Goal of the exercise
Take the entries that follow and return exactly the lines from the one holding "milieuorganisaties Zuid-Holland." through the one holding "息，马吉利斯（议会下院）立法与司法改革委员会主席", both included. Nothing else is needed.

(Page-level text extractions)
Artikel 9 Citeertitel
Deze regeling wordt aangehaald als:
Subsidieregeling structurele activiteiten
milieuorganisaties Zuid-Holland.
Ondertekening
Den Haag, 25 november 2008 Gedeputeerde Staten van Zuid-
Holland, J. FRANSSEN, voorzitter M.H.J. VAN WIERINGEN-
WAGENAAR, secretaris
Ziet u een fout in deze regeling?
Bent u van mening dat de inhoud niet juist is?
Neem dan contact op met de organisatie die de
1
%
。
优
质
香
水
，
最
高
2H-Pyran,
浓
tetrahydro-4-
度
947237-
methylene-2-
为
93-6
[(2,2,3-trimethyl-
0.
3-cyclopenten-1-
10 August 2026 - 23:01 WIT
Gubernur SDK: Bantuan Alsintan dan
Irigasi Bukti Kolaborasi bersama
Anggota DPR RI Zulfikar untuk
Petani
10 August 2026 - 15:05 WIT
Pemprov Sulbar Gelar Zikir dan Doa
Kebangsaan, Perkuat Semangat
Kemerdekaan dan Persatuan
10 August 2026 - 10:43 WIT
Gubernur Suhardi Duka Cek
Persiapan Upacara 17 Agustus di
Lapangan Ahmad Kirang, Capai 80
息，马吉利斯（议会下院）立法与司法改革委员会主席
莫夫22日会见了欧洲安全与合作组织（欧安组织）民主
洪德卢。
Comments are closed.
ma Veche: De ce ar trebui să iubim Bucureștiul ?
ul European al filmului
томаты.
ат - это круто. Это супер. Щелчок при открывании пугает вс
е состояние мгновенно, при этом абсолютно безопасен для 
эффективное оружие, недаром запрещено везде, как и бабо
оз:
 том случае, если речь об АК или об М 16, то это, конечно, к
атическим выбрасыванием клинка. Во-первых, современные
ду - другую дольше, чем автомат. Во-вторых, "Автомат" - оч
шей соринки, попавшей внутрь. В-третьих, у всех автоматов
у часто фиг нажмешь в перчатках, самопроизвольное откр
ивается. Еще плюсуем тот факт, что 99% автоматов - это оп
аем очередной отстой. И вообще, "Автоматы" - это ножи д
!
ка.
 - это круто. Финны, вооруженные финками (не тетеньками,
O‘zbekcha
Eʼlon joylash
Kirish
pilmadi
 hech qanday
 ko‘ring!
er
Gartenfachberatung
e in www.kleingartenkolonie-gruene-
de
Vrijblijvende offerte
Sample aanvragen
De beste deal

Written response
milieuorganisaties Zuid-Holland.
Ondertekening
Den Haag, 25 november 2008 Gedeputeerde Staten van Zuid-
Holland, J. FRANSSEN, voorzitter M.H.J. VAN WIERINGEN-
WAGENAAR, secretaris
Ziet u een fout in deze regeling?
Bent u van mening dat de inhoud niet juist is?
Neem dan contact op met de organisatie die de
1
%
。
优
质
香
水
，
最
高
2H-Pyran,
浓
tetrahydro-4-
度
947237-
methylene-2-
为
93-6
[(2,2,3-trimethyl-
0.
3-cyclopenten-1-
10 August 2026 - 23:01 WIT
Gubernur SDK: Bantuan Alsintan dan
Irigasi Bukti Kolaborasi bersama
Anggota DPR RI Zulfikar untuk
Petani
10 August 2026 - 15:05 WIT
Pemprov Sulbar Gelar Zikir dan Doa
Kebangsaan, Perkuat Semangat
Kemerdekaan dan Persatuan
10 August 2026 - 10:43 WIT
Gubernur Suhardi Duka Cek
Persiapan Upacara 17 Agustus di
Lapangan Ahmad Kirang, Capai 80
息，马吉利斯（议会下院）立法与司法改革委员会主席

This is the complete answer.